I agree with that last part...I'm gonna wait til the actual client before saying they gave up.You're thinking that it's that they didn't bother.
Since they originally planned HW for may, and had to push it to june, and are still struggling to actually meet the june release date, I'm thinking it's that they didn't have time to do it properly.
I can't remember where I read it, but afaik it's been said that there come more graphical options after HW launches, with nothing specific about what and in what timeframe.
The benchmark should also only be taken as including the minimum of what we can expect from the options in the actual HW client.
My friend recruitment codes (I put it here because in the thread it just gets out dated quickly by new posts):
My code(1): HVTRTX6P (Unused)
My code(2): RAJHW2J3 (Unused, but could be invalid at this point)
It'd be really nice to know how much they explored new AA methods if at all, and if so what prevented it, a little communication would go a long way.

Calling FXAA software AA is not entirely accurate. FXAA is done by your GPU Cores, it is just implemented at shader level and applied to the complete rendered scene (just like you explained) but is still done by your GPU. Calling it "Software" would imply that's being done by the CPU and that's not the case.
Now back to topic. MSAA is not only expensive, but it only "filter" polygon edges. So transparent textures used in tress bushes, look totally aliased and horrible. This is one of the advantages of FXAA, that because it works on the final scene (like a photoshop filter) it filters aliasing everywhere it finds it.
Really, the only good AA Tech that I would like to see on FFXIV, is one that applies also temporal filtering, as this is the only method that can greatly diminish the crawling/shimmering artifacts that you mention (as moving and far away).
So I would love to see, either TXAA or SMAA 2Tx implemented.
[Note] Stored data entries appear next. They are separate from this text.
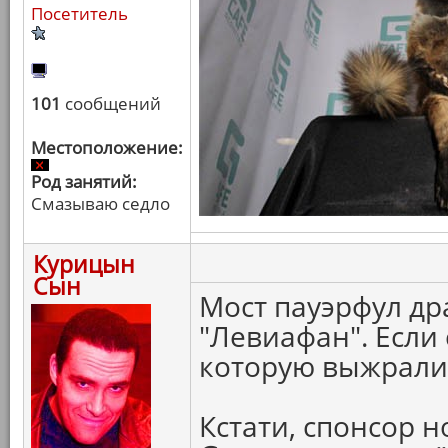
Посетитель
101
сообщений
Местоположение:
Род занятий:
Смазываю седло
Курицын
Сын
Мост пауэрфул др
"Левиафан". Если 
которую выжрали 
Кстати, спонсор 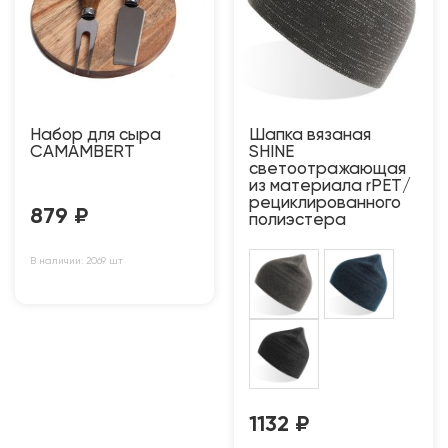
Набор для сыра
Шапка вязаная
CAMAMBERT
SHINE
светоотражающая
из материала rPET/
рециклированного
879
₽
полиэстера
В наличии: 2069 шт
1132
₽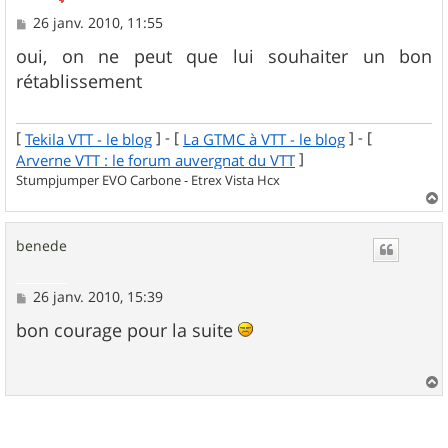
M
26 janv. 2010, 11:55
e
s
oui, on ne peut que lui souhaiter un bon
s
rétablissement
a
g
e
[
] - [
] - [
Tekila VTT - le blog
La GTMC à VTT - le blog
]
Arverne VTT : le forum auvergnat du VTT
Stumpjumper EVO Carbone - Etrex Vista Hcx
a
u
benede
t
M
26 janv. 2010, 15:39
e
s
bon courage pour la suite
s
a
g
e
a
u
t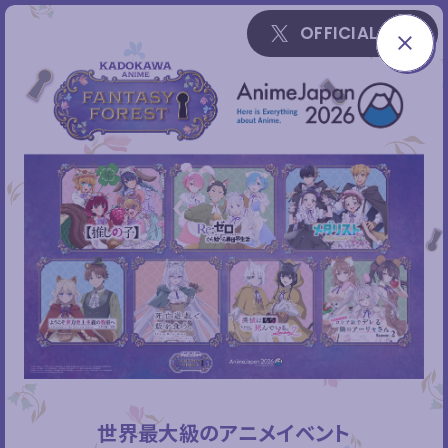
X
OFFICIAL X
C
L
O
S
E
世界最大級のアニメイベント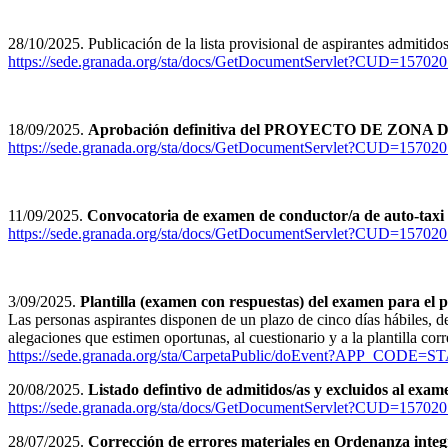
28/10/2025. Publicación de la lista provisional de aspirantes admitido
https://sede.granada.org/sta/docs/GetDocumentServlet?CUD
18/09/2025.
Aprobación definitiva del PROYECTO DE ZO
https://sede.granada.org/sta/docs/GetDocumentServlet?CUD
11/09/2025.
Convocatoria de examen de conductor/a de auto-taxi 
https://sede.granada.org/sta/docs/GetDocumentServlet?CU
3/09/2025.
Plantilla (examen con respuestas) del examen para el
Las personas aspirantes disponen de un plazo de cinco días hábiles, d
alegaciones que estimen oportunas, al cuestionario y a la plantilla corre
https://sede.granada.org/sta/CarpetaPublic/doEvent?APP
20/08/2025.
Listado defintivo de admitidos/as y excluidos al exam
https://sede.granada.org/sta/docs/GetDocumentServlet?CUD
28/07/2025.
Corrección de errores materiales en Ordenanza integr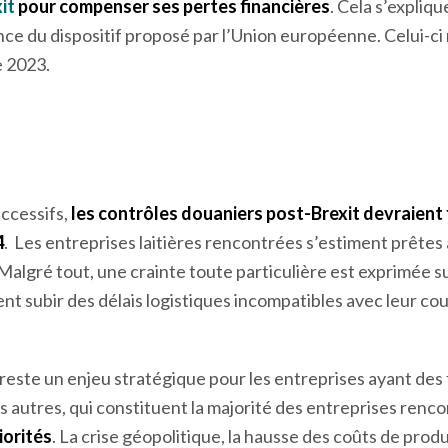
ise légumière !
a supporté ces frais.
Aucune entreprise rencontrée n’a so
xit
pour compenser ses pertes financières
. Cela s’expliq
e du dispositif proposé par l’Union européenne. Celui-ci
 2023.
ccessifs,
les contrôles douaniers post-Brexit devraient
4
. Les entreprises laitières rencontrées s’estiment prêtes à
Malgré tout, une crainte toute particulière est exprimée su
aient subir des délais logistiques incompatibles avec leur co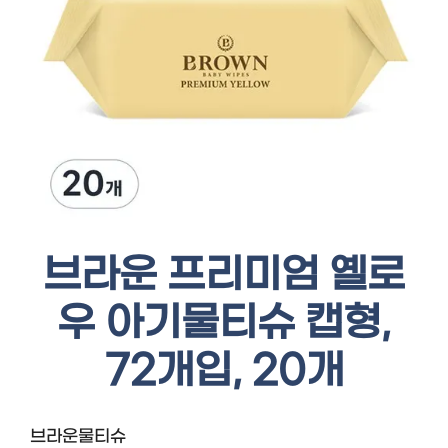
브라운 프리미엄 옐로
우 아기물티슈 캡형,
72개입, 20개
브라운물티슈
TXAA is nvidia only, so that would leave us only with SMAA 2Tx.
In DX11, there are MSAA techniques that are already proven that address texture alpha just fine in deferred engines (Crysis 3 among others). That said, I agree with you that SMAA 2Tx should also be available.
CryEngine games have the option to use FXAA, SMAA (1x, 2Sx, 2Tx, 4x), TXAA 2x-4x, and MSAA 2x-8x (with alpha coverage). THAT is what should be held as the standard for PC games. A ton of options for a ton of different hardware configurations, with their own strengths, weaknesses, and varying degrees of performance impact. It won't hurt if the OPTION is there for people who invested in their hardware to use them.
I don't want to read the excuse that SE had to leave them out so the game could work with lower end hardware. YOU CAN TURN AA AND OTHER FEATURES OFF IN THE OPTIONS FOR MORE FPS!!!
most games don't use it anymore but i remember in 1.0 of FFXIV i used MSAA and supersampling for transparency and it looked amazing. It still was a lot softer on the hardware then full supersampling.Calling FXAA software AA is not entirely accurate. FXAA is done by your GPU Cores, it is just implemented at shader level and applied to the complete rendered scene (just like you explained) but is still done by your GPU. Calling it "Software" would imply that's being done by the CPU and that's not the case.
Now back to topic. MSAA is not only expensive, but it only "filter" polygon edges. So transparent textures used in tress bushes, look totally aliased and horrible. This is one of the advantages of FXAA, that because it works on the final scene (like a photoshop filter) it filters aliasing everywhere it finds it.
Really, the only good AA Tech that I would like to see on FFXIV, is one that applies also temporal filtering, as this is the only method that can greatly diminish the crawling/shimmering artifacts that you mention (as moving and far away).
So I would love to see, either TXAA or SMAA 2Tx implemented. TXAA is nvidia only, so that would leave us only with SMAA 2Tx.
Right now ofc i could force SGSSAA X4 - i did that and its extremely beautiful but... well, the performance is getting a big hit, especially in raids.
I can see AA being one of the things they didn't put too much work into because it's resource expensive.
Honestly, i'm not one to talk because i've never been much of a PC gamer, but i've never really been a fan of Antialiasing. Half because my computers have never been able to maintain it at a decent framerate, but another because i'm kind of a fan of the sharpness of the jaggies sometimes.
Antialiasing always felt like it removed detail, and i've never really minded things like aliased trees or aliased shadows.
Not to say it doesn't look good when its done RIGHT (overblown AA really looks shitty), but for my shitty rigs (or on PS4 console) i'll take aliasing over a shaky framerate any day of the week.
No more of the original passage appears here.